-- What is needed --
Your answer must be an exact copy of the records below, with no pictures in it.

____ Material supplied

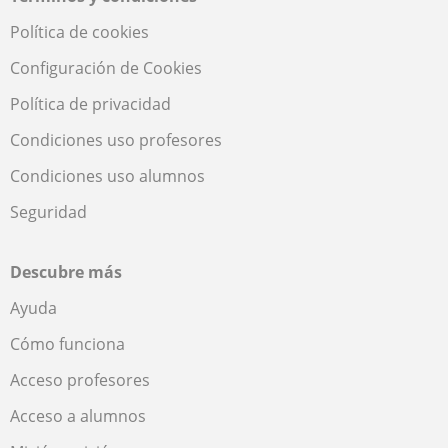
Política de cookies
Configuración de Cookies
Política de privacidad
Condiciones uso profesores
Condiciones uso alumnos
Seguridad
Descubre más
Ayuda
Cómo funciona
Acceso profesores
Acceso a alumnos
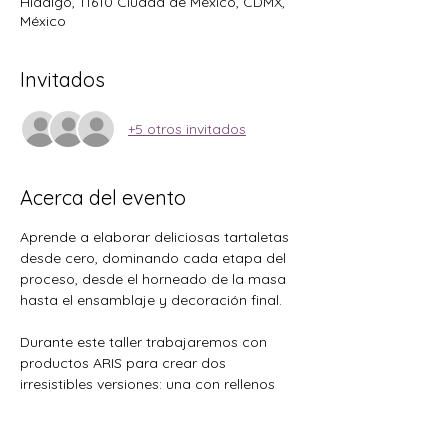
Hidalgo, 11610 Ciudad de México, CDMX,
México
Invitados
+5 otros invitados
Acerca del evento
Aprende a elaborar deliciosas tartaletas 
desde cero, dominando cada etapa del 
proceso, desde el horneado de la masa 
hasta el ensamblaje y decoración final.
Durante este taller trabajaremos con 
productos ARIS para crear dos 
irresistibles versiones: una con rellenos 
frutales y otra con deliciosos rellenos 
chocolatosos elaborados con productos 
Hershey’s. Además, conocerás la 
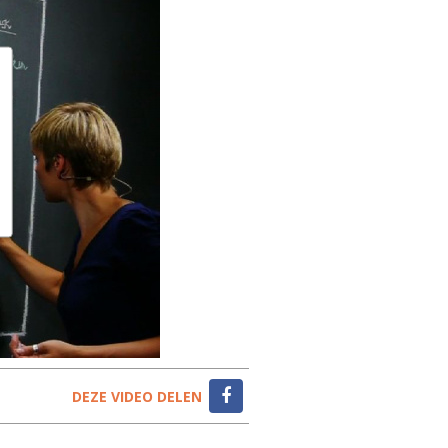
DEZE VIDEO DELEN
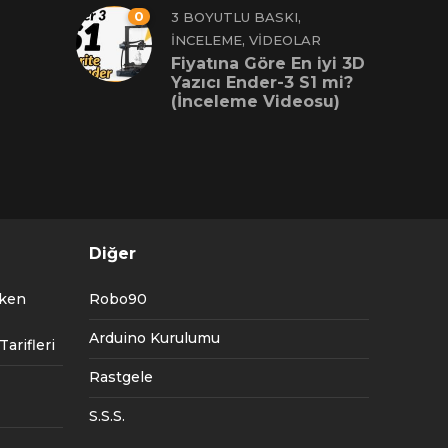
0
,
3 BOYUTLU BASKI
,
İNCELEME
VIDEOLAR
Fiyatına Göre En iyi 3D
Yazıcı Ender-3 S1 mi?
(İnceleme Videosu)
Diğer
tken
Robo90
Arduino Kurulumu
arifleri
Rastgele
S.S.S.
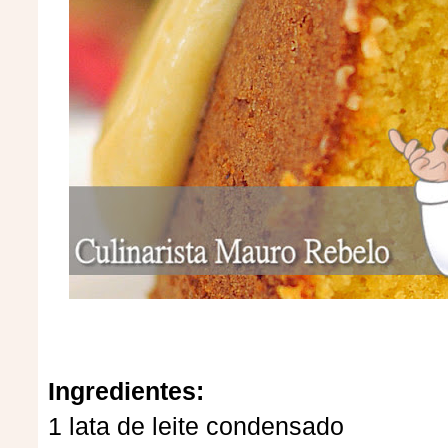
Ingredientes:
1 lata de leite condensado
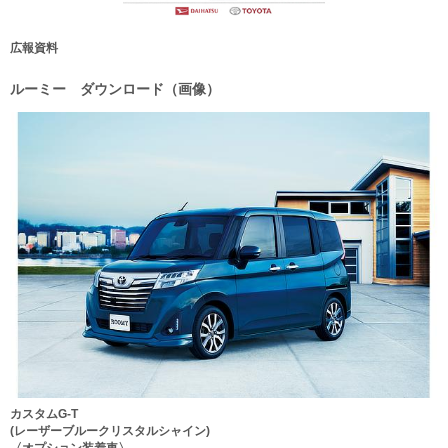
広報資料
ルーミー ダウンロード（画像）
カスタムG-T
(レーザーブルークリスタルシャイン)
〈オプション装着車〉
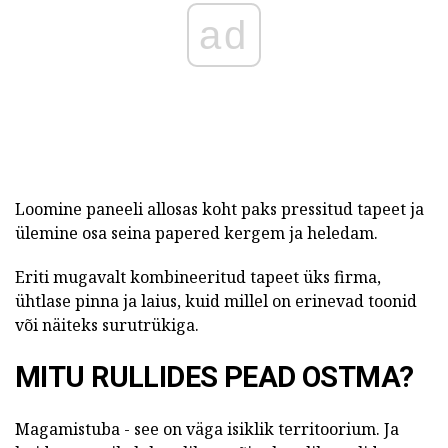
ad
Loomine paneeli allosas koht paks pressitud tapeet ja
ülemine osa seina papered kergem ja heledam.
Eriti mugavalt kombineeritud tapeet üks firma,
ühtlase pinna ja laius, kuid millel on erinevad toonid
või näiteks surutrükiga.
MITU RULLIDES PEAD OSTMA?
Magamistuba - see on väga isiklik territoorium. Ja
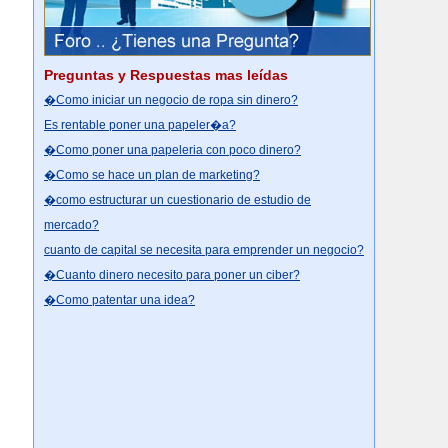
Preguntas y Respuestas mas leídas
�Como iniciar un negocio de ropa sin dinero?
Es rentable poner una papeler�a?
�Como poner una papeleria con poco dinero?
�Como se hace un plan de marketing?
�como estructurar un cuestionario de estudio de
mercado?
cuanto de capital se necesita para emprender un negocio?
�Cuanto dinero necesito para poner un ciber?
�Como patentar una idea?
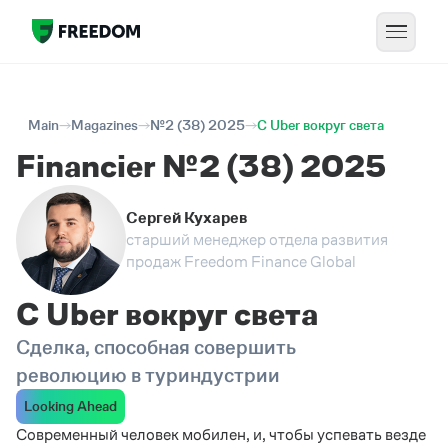
Main
Magazines
№2 (38) 2025
С Uber вокруг света
Financier №2 (38) 2025
Сергей Кухарев
старший менеджер отдела развития
продаж Freedom Finance Global
С Uber вокруг света
Сделка, способная совершить
революцию в туриндустрии
Looking Ahead
Современный человек мобилен, и, чтобы успевать везде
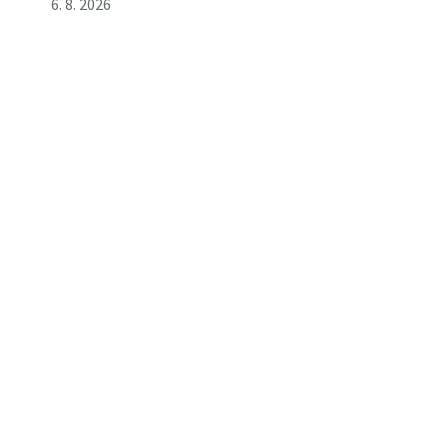
6. 8. 2026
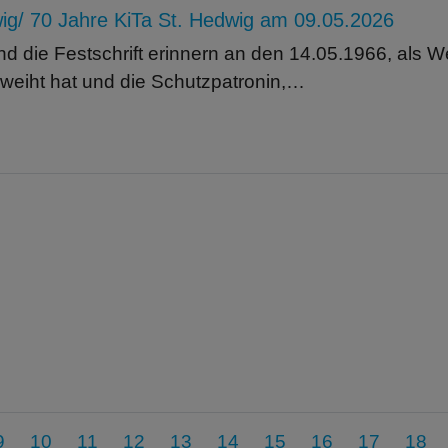
wig/ 70 Jahre KiTa St. Hedwig am 09.05.2026
nd die Festschrift erinnern an den 14.05.1966, als W
weiht hat und die Schutzpatronin,…
9
10
11
12
13
14
15
16
17
18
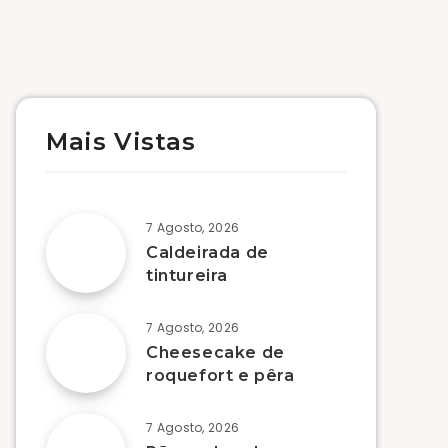
Mais Vistas
7 Agosto, 2026
Caldeirada de
tintureira
7 Agosto, 2026
Cheesecake de
roquefort e pêra
7 Agosto, 2026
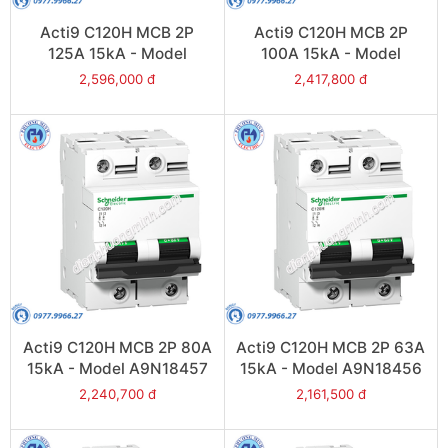
Acti9 C120H MCB 2P
Acti9 C120H MCB 2P
125A 15kA - Model
100A 15kA - Model
A9N18459
A9N18458
2,596,000 đ
2,417,800 đ
Acti9 C120H MCB 2P 80A
Acti9 C120H MCB 2P 63A
15kA - Model A9N18457
15kA - Model A9N18456
2,240,700 đ
2,161,500 đ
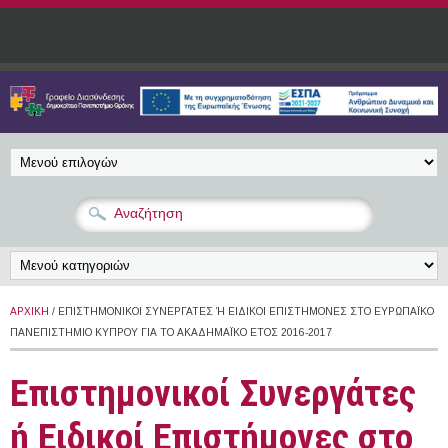
Παράκαμψη προς το κυρίως περιεχόμενο
ΑΡΧΙΚΉ
/ EΠΙΣΤΗΜΟΝΙΚΟΊ ΣΥΝΕΡΓΆΤΕΣ Ή ΕΙΔΙΚΟΊ ΕΠΙΣΤΉΜΟΝΕΣ ΣΤΟ ΕΥΡΩΠΑΪΚΌ Π
ΑΝΕΠΙΣΤΉΜΙΟ ΚΎΠΡΟΥ ΓΙΑ ΤΟ ΑΚΑΔΗΜΑΪΚΌ ΈΤΟΣ 2016-2017
Eπιστημονικοί Συνεργάτες
ή Ειδικοί Επιστήμονες στο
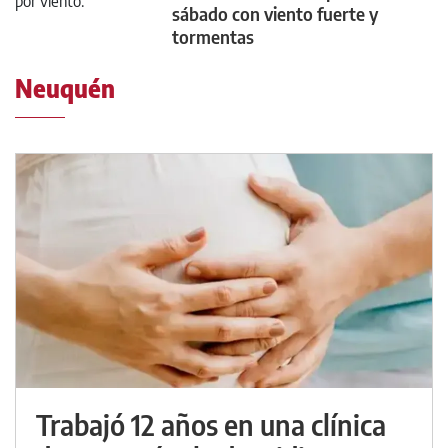
sábado con viento fuerte y
tormentas
Neuquén
Trabajó 12 años en una clínica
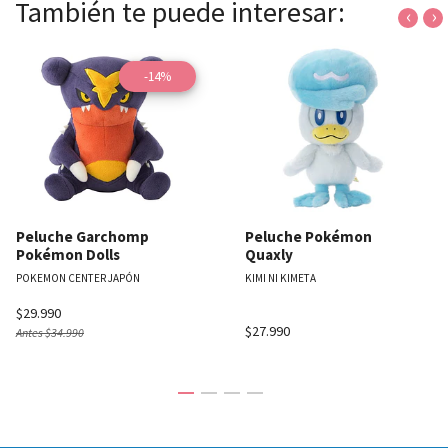
También te puede interesar:
‹
›
-14%
Peluche Garchomp
Peluche Pokémon
Pokémon Dolls
Quaxly
POKEMON CENTER JAPÓN
KIMI NI KIMETA
$29.990
$27.990
Antes
$34.990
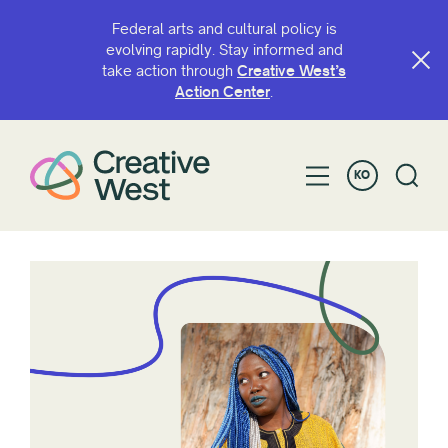
Federal arts and cultural policy is
evolving rapidly. Stay informed and
take action through
Creative West’s
Action Center
.
KO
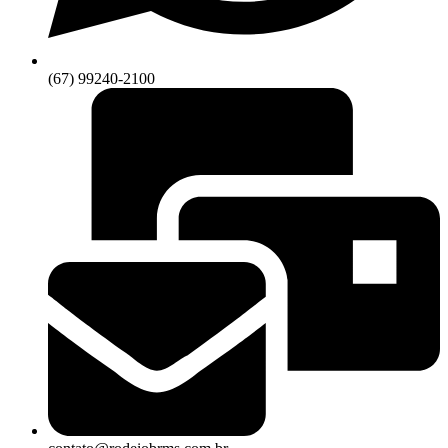
(67) 99240-2100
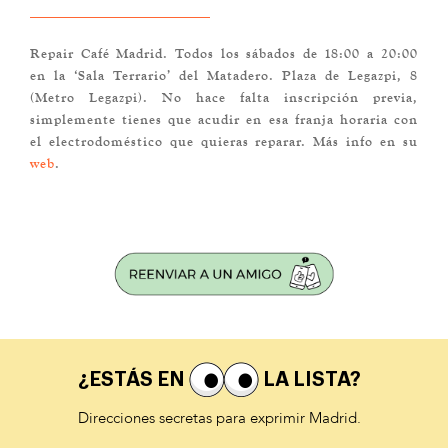
Repair Café Madrid. Todos los sábados de 18:00 a 20:00
en la ‘Sala Terrario’ del Matadero. Plaza de Legazpi, 8
(Metro Legazpi). No hace falta inscripción previa,
simplemente tienes que acudir en esa franja horaria con
el electrodoméstico que quieras reparar. Más info en su
web
.
¿ESTÁS EN
LA LISTA?
Direcciones secretas para exprimir Madrid.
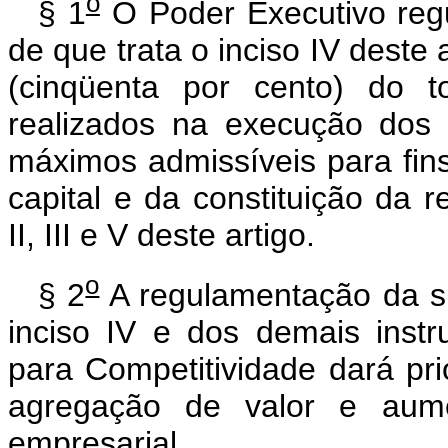
o
§ 1
O Poder Executivo reg
de que trata o inciso IV deste 
(cinqüenta por cento) do t
realizados na execução dos 
máximos admissíveis para fins
capital e da constituição da r
II, III e V deste artigo.
o
§ 2
A regulamentação da s
inciso IV e dos demais ins
para Competitividade dará pr
agregação de valor e aume
empresarial.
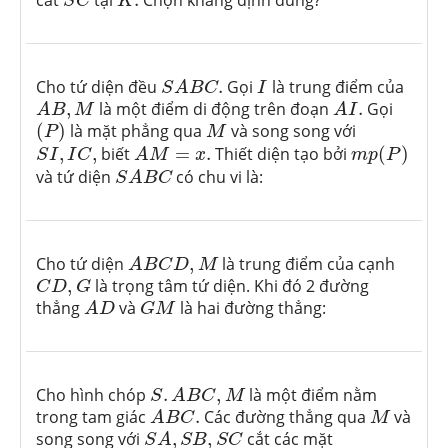
S
C
K
S
A
B
C
.
I
Cho tứ diện đều
.
Gọi
là trung điểm của
S
A
B
C
I
A
B
,
M
A
I
.
,
là một điểm di động trên đoạn
.
Gọi
A
B
M
A
I
(
P
)
M
(
)
là mặt phẳng qua
và song song với
P
M
A
M
=
x
.
m
p
(
P
)
S
I
,
I
C
,
,
,
biết
=
.
Thiết diện tạo bởi
(
)
S
I
I
C
A
M
x
m
p
P
S
A
B
C
và tứ diện
có chu vi là:
S
A
B
C
A
B
C
D
,
M
Cho tứ diện
,
là trung điểm của cạnh
A
B
C
D
M
C
D
,
G
,
là trọng tâm tứ diện. Khi đó 2 đường
C
D
G
A
D
G
M
thẳng
và
là hai đường thẳng:
A
D
G
M
S
.
A
B
C
,
M
Cho hình chóp
.
,
là một điểm nằm
S
A
B
C
M
A
B
C
.
M
trong tam giác
.
Các đường thẳng qua
và
A
B
C
M
S
A
,
S
B
,
S
C
song song với
,
,
cắt các mặt
S
A
S
B
S
C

________

-- Result of this task --
Política de cookies
Configuración de Cookies
Política de privacidad
Condiciones uso profesores
Condiciones uso alumnos
Seguridad
Descubre más
Ayuda
Cómo funciona
Acceso profesores
Acceso a alumnos
Hidalgo, 11610 Ciudad de México, CDMX,
México
Invitados
+5 otros invitados
Acerca del evento
Aprende a elaborar deliciosas tartaletas 
desde cero, dominando cada etapa del 
proceso, desde el horneado de la masa 
hasta el ensamblaje y decoración final.
Durante este taller trabajaremos con 
productos ARIS para crear dos 
irresistibles versiones: una con rellenos 
frutales y otra con deliciosos rellenos 
chocolatosos elaborados con productos 
Hershey’s. Además, conocerás la 
DEZE VIDEO DELEN
0
,
3 BOYUTLU BASKI
,
İNCELEME
VIDEOLAR
Fiyatına Göre En iyi 3D
Yazıcı Ender-3 S1 mi?
(İnceleme Videosu)
Diğer
tken
Robo90
Arduino Kurulumu
arifleri
Rastgele
S.S.S.
Ingredientes:
1 lata de leite condensado
広報資料
ルーミー ダウンロード（画像）
カスタムG-T
(レーザーブルークリスタルシャイン)
〈オプション装着車〉
ad
Loomine paneeli allosas koht paks pressitud tapeet ja
ülemine osa seina papered kergem ja heledam.
Eriti mugavalt kombineeritud tapeet üks firma,
ühtlase pinna ja laius, kuid millel on erinevad toonid
või näiteks surutrükiga.
MITU RULLIDES PEAD OSTMA?
Magamistuba - see on väga isiklik territoorium. Ja
Preguntas y Respuestas mas leídas
�Como iniciar un negocio de ropa sin dinero?
Es rentable poner una papeler�a?
�Como poner una papeleria con poco dinero?
�Como se hace un plan de marketing?
�como estructurar un cuestionario de estudio de
mercado?
cuanto de capital se necesita para emprender un negocio?
�Cuanto dinero necesito para poner un ciber?
�Como patentar una idea?
Main
Magazines
№2 (38) 2025
С Uber вокруг света
Financier №2 (38) 2025
Сергей Кухарев
старший менеджер отдела развития
продаж Freedom Finance Global
С Uber вокруг света
Сделка, способная совершить
революцию в туриндустрии
Looking Ahead
Современный человек мобилен, и, чтобы успевать везде
6. 8. 2026
wig/ 70 Jahre KiTa St. Hedwig am 09.05.2026
nd die Festschrift erinnern an den 14.05.1966, als W
weiht hat und die Schutzpatronin,…
9
10
11
12
13
14
15
16
17
18
Mais Vistas
7 Agosto, 2026
Caldeirada de
tintureira
7 Agosto, 2026
Cheesecake de
roquefort e pêra
7 Agosto, 2026
Acti9 C120H MCB 2P
Acti9 C120H MCB 2P
125A 15kA - Model
100A 15kA - Model
A9N18459
A9N18458
2,596,000 đ
2,417,800 đ
Acti9 C120H MCB 2P 80A
Acti9 C120H MCB 2P 63A
15kA - Model A9N18457
15kA - Model A9N18456
2,240,700 đ
2,161,500 đ
Παράκαμψη προς το κυρίως περιεχόμενο
ΑΡΧΙΚΉ
/ EΠΙΣΤΗΜΟΝΙΚΟΊ ΣΥΝΕΡΓΆΤΕΣ Ή ΕΙΔΙΚΟΊ ΕΠΙΣΤΉΜΟΝΕΣ ΣΤΟ ΕΥΡΩΠΑΪΚΌ Π
ΑΝΕΠΙΣΤΉΜΙΟ ΚΎΠΡΟΥ ΓΙΑ ΤΟ ΑΚΑΔΗΜΑΪΚΌ ΈΤΟΣ 2016-2017
Eπιστημονικοί Συνεργάτες
ή Ειδικοί Επιστήμονες στο
sábado con viento fuerte y
tormentas
Neuquén
Trabajó 12 años en una clínica
También te puede interesar:
‹
›
-14%
Peluche Garchomp
Peluche Pokémon
Pokémon Dolls
Quaxly
POKEMON CENTER JAPÓN
KIMI NI KIMETA
$29.990
$27.990
Antes
$34.990
Federal arts and cultural policy is
evolving rapidly. Stay informed and
take action through
Creative West’s
Action Center
.
KO
(67) 99240-2100
Repair Café Madrid. Todos los sábados de 18:00 a 20:00
en la ‘Sala Terrario’ del Matadero. Plaza de Legazpi, 8
(Metro Legazpi). No hace falta inscripción previa,
simplemente tienes que acudir en esa franja horaria con
el electrodoméstico que quieras reparar. Más info en su
web
.
¿ESTÁS EN
LA LISTA?
Direcciones secretas para exprimir Madrid.
o
§ 1
O Poder Executivo reg
de que trata o inciso IV deste 
(cinqüenta por cento) do t
realizados na execução dos 
máximos admissíveis para fins
capital e da constituição da r
II, III e V deste artigo.
o
§ 2
A regulamentação da s
inciso IV e dos demais ins
para Competitividade dará pr
agregação de valor e aume
empresarial.
S
C
K
S
A
B
C
.
I
Cho tứ diện đều
.
Gọi
là trung điểm của
S
A
B
C
I
A
B
,
M
A
I
.
,
là một điểm di động trên đoạn
.
Gọi
A
B
M
A
I
(
P
)
M
(
)
là mặt phẳng qua
và song song với
P
M
A
M
=
x
.
m
p
(
P
)
S
I
,
I
C
,
,
,
biết
=
.
Thiết diện tạo bởi
(
)
S
I
I
C
A
M
x
m
p
P
S
A
B
C
và tứ diện
có chu vi là:
S
A
B
C
A
B
C
D
,
M
Cho tứ diện
,
là trung điểm của cạnh
A
B
C
D
M
C
D
,
G
,
là trọng tâm tứ diện. Khi đó 2 đường
C
D
G
A
D
G
M
thẳng
và
là hai đường thẳng:
A
D
G
M
S
.
A
B
C
,
M
Cho hình chóp
.
,
là một điểm nằm
S
A
B
C
M
A
B
C
.
M
trong tam giác
.
Các đường thẳng qua
và
A
B
C
M
S
A
,
S
B
,
S
C
song song với
,
,
cắt các mặt
S
A
S
B
S
C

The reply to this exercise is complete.